A new European Commission scoreboard tracking startup and scaleup conditions across the EU found that 20 of the bloc’s 27 member states have improved their performance since 2020, the baseline year used for the index.
The first European Startup and Scaleup Scoreboard measures national ecosystems using 36 indicators across six areas, including regulation, finance, talent, and market expansion, the Commission explained on Friday.
Estonia, Sweden, Finland, the Netherlands and Denmark were identified as the leading group, performing 40 to 60 percentage points above the EU average across the indicators.

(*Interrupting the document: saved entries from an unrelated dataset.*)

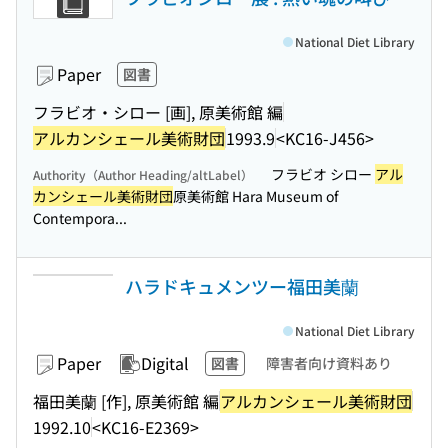
National Diet Library
Paper
図書
フラビオ・シロー [画], 原美術館 編
アルカンシェール美術財団
1993.9
<KC16-J456>
フラビオ シロー
アル
Authority（Author Heading/altLabel）
カンシェール美術財団
原美術館 Hara Museum of
Contempora...
ハラドキュメンツー福田美蘭
National Diet Library
Paper
Digital
図書
障害者向け資料あり
福田美蘭 [作], 原美術館 編
アルカンシェール美術財団
1992.10
<KC16-E2369>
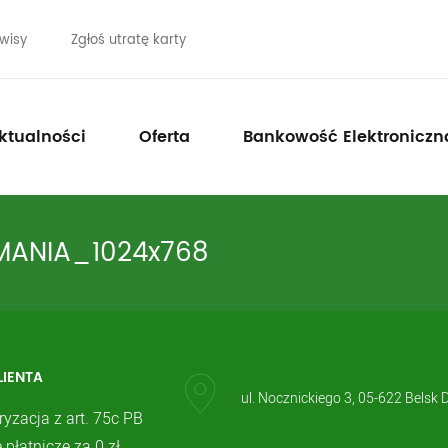
wisy
Zgłoś utratę karty
ktualności
Oferta
Bankowość Elektroniczn
MANIA_1024x768
LIENTA
ul. Nocznickiego 3, 05-622 Belsk 
ryzacja z art. 75c PB
 płatnicze za 0 zł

Estonia topped the scoreboard for digital infrastructure and early-stage funding, with 615 venture capital-backed companies per million inhabitants — the highest in the EU.
Sweden led on talent and later-stage financing and recorded 409 unicorns per million inhabitants, the Commission added, using the term “unicorn” for privately held start-ups valued at more than $1bn.

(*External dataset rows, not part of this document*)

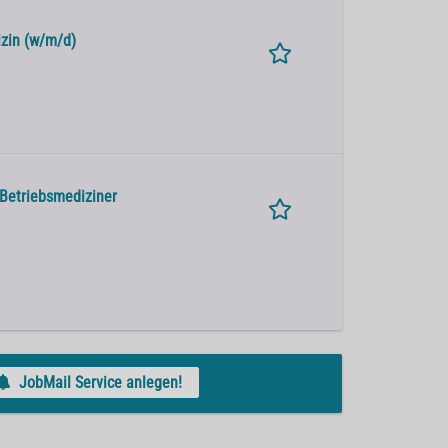
izin (w/m/d)
 Betriebsmediziner
JobMail Service anlegen!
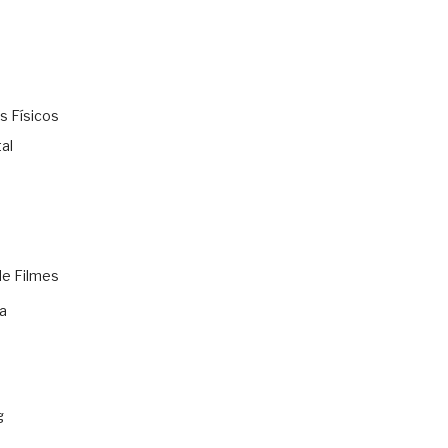
s Físicos
al
de Filmes
a
g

Finland was cited for research and development investment and patenting activity.
Gaps remain among lower-ranked member states
Greece, Latvia, Bulgaria, Slovakia and Romania were listed among the “rising” countries, scoring 30 percentage points below the EU average across the 36 indicators, the Commission said.
Later-stage venture capital was described as scarce in those countries, while fragmented regulations, slow administrative processes and “brain drain” were also flagged as constraints,.
The Commission said the scoreboard’s findings would feed into further work on EU startup and scaleup policy, including plans for an upcoming European Innovation Act.
It also pointed to existing proposals and initiatives including “EU Inc.” — a proposed single set of corporate rules intended to help companies operate across the EU — as well as the European Business Wallet and an EU Visa Strategy.
The scoreboard draws on public data from Eurostat and the Commission’s Joint Research Centre, alongside private market data from Dealroom and the European Startup Nations Alliance, with the underlying datasets finalised in early 2026.